■ **SOURCE MATERIAL**:
>>
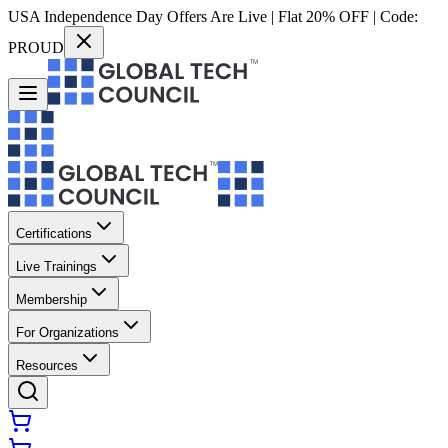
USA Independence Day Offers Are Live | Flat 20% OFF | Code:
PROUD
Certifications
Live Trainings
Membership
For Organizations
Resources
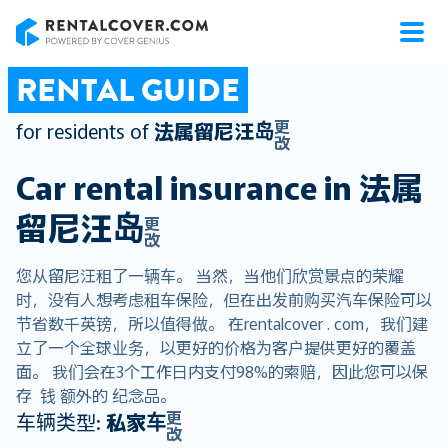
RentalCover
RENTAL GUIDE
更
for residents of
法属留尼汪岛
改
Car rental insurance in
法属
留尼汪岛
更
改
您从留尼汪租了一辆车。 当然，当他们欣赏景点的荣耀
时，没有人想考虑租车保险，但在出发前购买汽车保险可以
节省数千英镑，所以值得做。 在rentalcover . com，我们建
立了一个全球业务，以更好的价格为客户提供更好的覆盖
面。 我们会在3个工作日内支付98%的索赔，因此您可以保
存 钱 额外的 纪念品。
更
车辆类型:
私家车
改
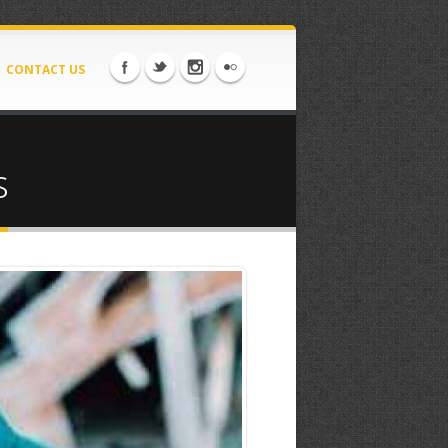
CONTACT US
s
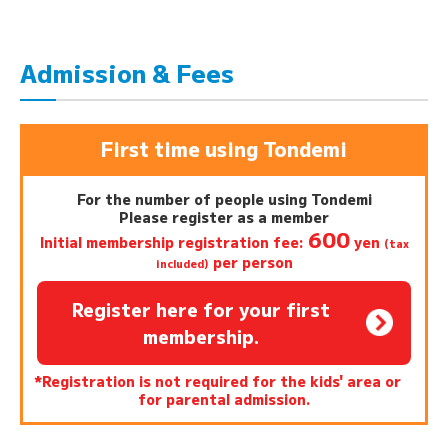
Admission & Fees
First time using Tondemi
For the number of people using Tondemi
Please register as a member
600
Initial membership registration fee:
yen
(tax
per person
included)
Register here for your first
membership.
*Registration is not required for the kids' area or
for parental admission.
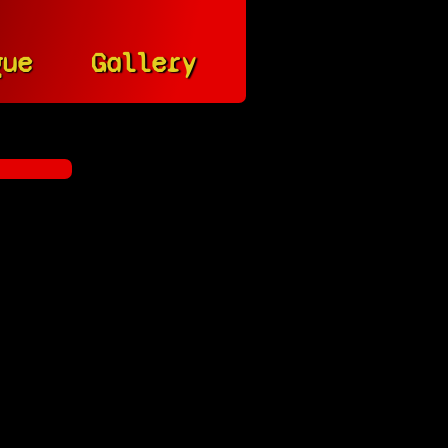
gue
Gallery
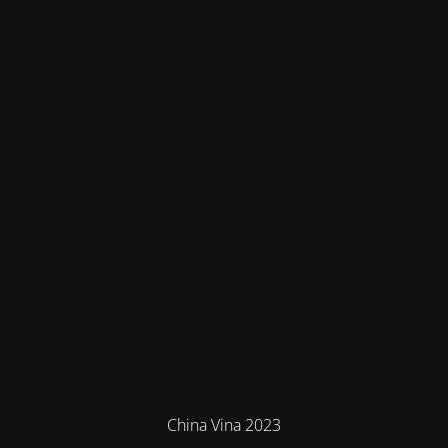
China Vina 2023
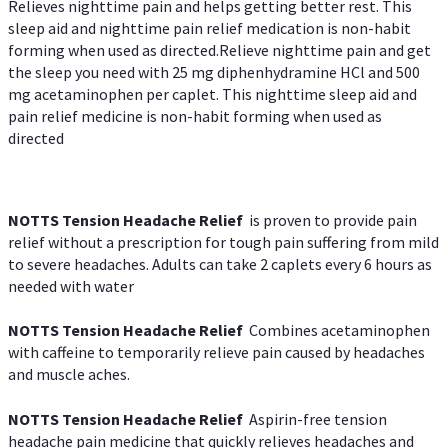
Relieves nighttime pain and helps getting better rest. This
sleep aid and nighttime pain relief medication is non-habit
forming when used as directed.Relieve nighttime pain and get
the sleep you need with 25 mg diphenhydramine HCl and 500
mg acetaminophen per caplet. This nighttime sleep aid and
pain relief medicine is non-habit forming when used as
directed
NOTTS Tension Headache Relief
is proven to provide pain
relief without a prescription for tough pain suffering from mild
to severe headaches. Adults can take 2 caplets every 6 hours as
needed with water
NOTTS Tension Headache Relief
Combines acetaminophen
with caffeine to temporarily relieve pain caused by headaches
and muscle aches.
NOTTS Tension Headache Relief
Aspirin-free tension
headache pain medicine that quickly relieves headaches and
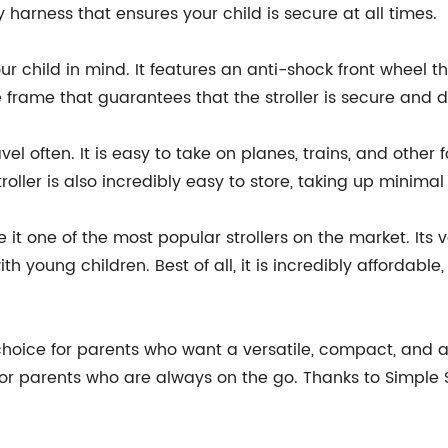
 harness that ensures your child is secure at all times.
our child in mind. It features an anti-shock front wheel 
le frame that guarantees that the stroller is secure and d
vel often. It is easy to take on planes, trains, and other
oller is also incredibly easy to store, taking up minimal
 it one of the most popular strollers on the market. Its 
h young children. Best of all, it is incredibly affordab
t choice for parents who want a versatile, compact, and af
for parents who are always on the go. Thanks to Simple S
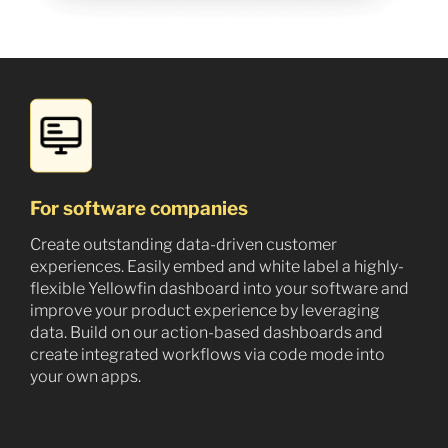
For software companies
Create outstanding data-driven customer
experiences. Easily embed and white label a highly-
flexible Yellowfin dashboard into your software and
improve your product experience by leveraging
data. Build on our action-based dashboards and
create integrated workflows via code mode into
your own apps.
<<
■ **TASK INSTRUCTIONS**: Please copy each line of the material that has the string "habit" somewhere in it.

■ **REPLY**:
sleep aid and nighttime pain relief medication is non-habit
pain relief medicine is non-habit forming when used as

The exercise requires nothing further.